#### Records to use

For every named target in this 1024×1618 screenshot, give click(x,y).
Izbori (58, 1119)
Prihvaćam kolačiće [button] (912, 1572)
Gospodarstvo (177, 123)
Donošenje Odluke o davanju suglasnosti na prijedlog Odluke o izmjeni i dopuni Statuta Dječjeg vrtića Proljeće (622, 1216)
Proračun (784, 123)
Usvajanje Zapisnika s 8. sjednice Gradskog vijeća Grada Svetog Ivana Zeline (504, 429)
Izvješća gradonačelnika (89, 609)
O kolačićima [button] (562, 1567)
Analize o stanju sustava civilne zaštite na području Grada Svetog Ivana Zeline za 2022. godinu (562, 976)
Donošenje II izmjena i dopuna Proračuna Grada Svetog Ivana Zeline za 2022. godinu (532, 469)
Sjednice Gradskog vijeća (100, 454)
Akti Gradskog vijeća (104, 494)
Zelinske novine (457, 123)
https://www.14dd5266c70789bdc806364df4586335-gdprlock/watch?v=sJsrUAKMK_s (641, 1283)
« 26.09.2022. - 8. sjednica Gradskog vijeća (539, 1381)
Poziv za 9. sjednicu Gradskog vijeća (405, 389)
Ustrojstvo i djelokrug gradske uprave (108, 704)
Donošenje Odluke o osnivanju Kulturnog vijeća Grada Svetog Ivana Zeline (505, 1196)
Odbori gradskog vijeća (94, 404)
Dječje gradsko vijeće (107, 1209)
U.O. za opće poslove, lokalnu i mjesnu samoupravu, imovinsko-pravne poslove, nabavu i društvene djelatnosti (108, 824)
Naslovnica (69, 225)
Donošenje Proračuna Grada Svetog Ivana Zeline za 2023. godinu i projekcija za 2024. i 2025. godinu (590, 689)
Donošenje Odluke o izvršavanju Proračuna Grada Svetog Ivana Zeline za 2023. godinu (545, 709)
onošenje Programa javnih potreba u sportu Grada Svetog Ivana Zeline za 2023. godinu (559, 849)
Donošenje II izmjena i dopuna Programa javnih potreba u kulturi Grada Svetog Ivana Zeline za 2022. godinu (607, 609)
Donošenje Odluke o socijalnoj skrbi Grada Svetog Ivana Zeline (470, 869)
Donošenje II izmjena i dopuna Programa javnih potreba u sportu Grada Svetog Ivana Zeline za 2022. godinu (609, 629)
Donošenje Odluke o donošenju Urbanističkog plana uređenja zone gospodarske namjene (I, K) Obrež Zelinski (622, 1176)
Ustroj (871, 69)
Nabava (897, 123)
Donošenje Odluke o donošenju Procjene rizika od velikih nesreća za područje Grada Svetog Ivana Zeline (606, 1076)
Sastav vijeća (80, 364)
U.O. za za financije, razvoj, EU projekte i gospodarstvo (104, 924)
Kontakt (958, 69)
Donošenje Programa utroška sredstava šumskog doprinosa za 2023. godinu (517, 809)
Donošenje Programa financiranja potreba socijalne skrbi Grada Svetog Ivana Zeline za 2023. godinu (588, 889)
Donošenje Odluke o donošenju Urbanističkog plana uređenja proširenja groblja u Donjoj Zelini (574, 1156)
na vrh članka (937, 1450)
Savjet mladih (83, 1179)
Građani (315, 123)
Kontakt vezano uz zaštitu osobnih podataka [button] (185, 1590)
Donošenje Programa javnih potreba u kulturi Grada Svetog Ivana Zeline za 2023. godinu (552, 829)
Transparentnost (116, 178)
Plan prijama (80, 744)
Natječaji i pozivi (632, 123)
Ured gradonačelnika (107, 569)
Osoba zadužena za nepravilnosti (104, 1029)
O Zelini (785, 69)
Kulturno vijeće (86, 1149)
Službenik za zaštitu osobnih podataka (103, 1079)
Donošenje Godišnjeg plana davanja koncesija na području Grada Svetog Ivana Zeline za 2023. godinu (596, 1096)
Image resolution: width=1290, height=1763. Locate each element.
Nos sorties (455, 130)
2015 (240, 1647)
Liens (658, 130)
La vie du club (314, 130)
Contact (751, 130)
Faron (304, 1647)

########

- _What needs to be done_
The first line of the records and every line down to the line with "Donošenje Odluke o izvršavanju" must be quoted exactly; leave out all else.

- _Task answer_
For every named target in this 1024×1618 screenshot, give click(x,y).
Izbori (58, 1119)
Prihvaćam kolačiće [button] (912, 1572)
Gospodarstvo (177, 123)
Donošenje Odluke o davanju suglasnosti na prijedlog Odluke o izmjeni i dopuni Statuta Dječjeg vrtića Proljeće (622, 1216)
Proračun (784, 123)
Usvajanje Zapisnika s 8. sjednice Gradskog vijeća Grada Svetog Ivana Zeline (504, 429)
Izvješća gradonačelnika (89, 609)
O kolačićima [button] (562, 1567)
Analize o stanju sustava civilne zaštite na području Grada Svetog Ivana Zeline za 2022. godinu (562, 976)
Donošenje II izmjena i dopuna Proračuna Grada Svetog Ivana Zeline za 2022. godinu (532, 469)
Sjednice Gradskog vijeća (100, 454)
Akti Gradskog vijeća (104, 494)
Zelinske novine (457, 123)
https://www.14dd5266c70789bdc806364df4586335-gdprlock/watch?v=sJsrUAKMK_s (641, 1283)
« 26.09.2022. - 8. sjednica Gradskog vijeća (539, 1381)
Poziv za 9. sjednicu Gradskog vijeća (405, 389)
Ustrojstvo i djelokrug gradske uprave (108, 704)
Donošenje Odluke o osnivanju Kulturnog vijeća Grada Svetog Ivana Zeline (505, 1196)
Odbori gradskog vijeća (94, 404)
Dječje gradsko vijeće (107, 1209)
U.O. za opće poslove, lokalnu i mjesnu samoupravu, imovinsko-pravne poslove, nabavu i društvene djelatnosti (108, 824)
Naslovnica (69, 225)
Donošenje Proračuna Grada Svetog Ivana Zeline za 2023. godinu i projekcija za 2024. i 2025. godinu (590, 689)
Donošenje Odluke o izvršavanju Proračuna Grada Svetog Ivana Zeline za 2023. godinu (545, 709)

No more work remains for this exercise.